Xudafərin (Khudaferin) is a town in the Jabrayil District of Azerbaijan. The town is near the Khudaferin Bridges and the border with Iran.

It was occupied by the Armed Forces of Armenia between 1993 and late 2020.

== History ==
The village was originally called Khudayarly after one of the four generations who lived in the village. During the World War II, part of the population moved and founded the village of Khalafli in the east. The rest of the village began to settle in the immediate vicinity of the Khudaferin bridge, and therefore the village began to be named Khudaferin.

During the years of the Russian Empire, the village of Khudayarly was part of Jabrayil district, Elizavetpol province.

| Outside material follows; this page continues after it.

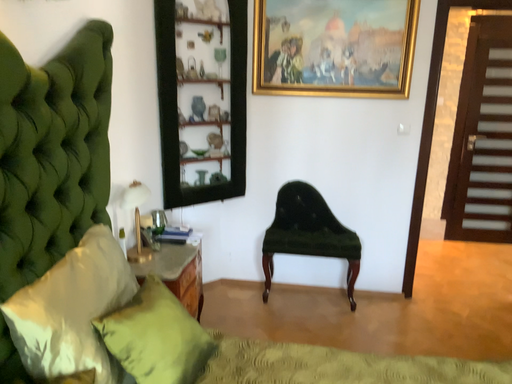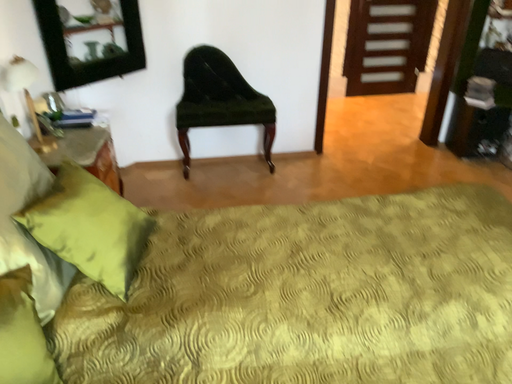 Question: How did the camera likely rotate when shooting the video?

During the Soviet years, the village was part of Jabrayil district of Azerbaijan SSR. The town was captured by Armenian forces in the First Karabakh War and was destroyed.

On 18 October 2020, photos and videos of hoisting the Azerbaijani flag on the bridge by Azerbaijani military during the Second Karabakh War appeared on social media.

On 30 October 2020, the Ministry of Defence of Azerbaijan published a reportage from the village of Khudaferin.

== Geography ==
The village is located on the left bank of Araz River, at an altitude of about 295 m.

== Population ==
According to the “Code of statistical data of the Transcaucasian region population, extracted from the family lists of 1886”, in the village of Khudayarly of Kovshutli rural district, of Jabrayil district there were 27 dym where lived 129 Azerbaijanis (listed as “Tatars”), who were Shiites by religion and peasants.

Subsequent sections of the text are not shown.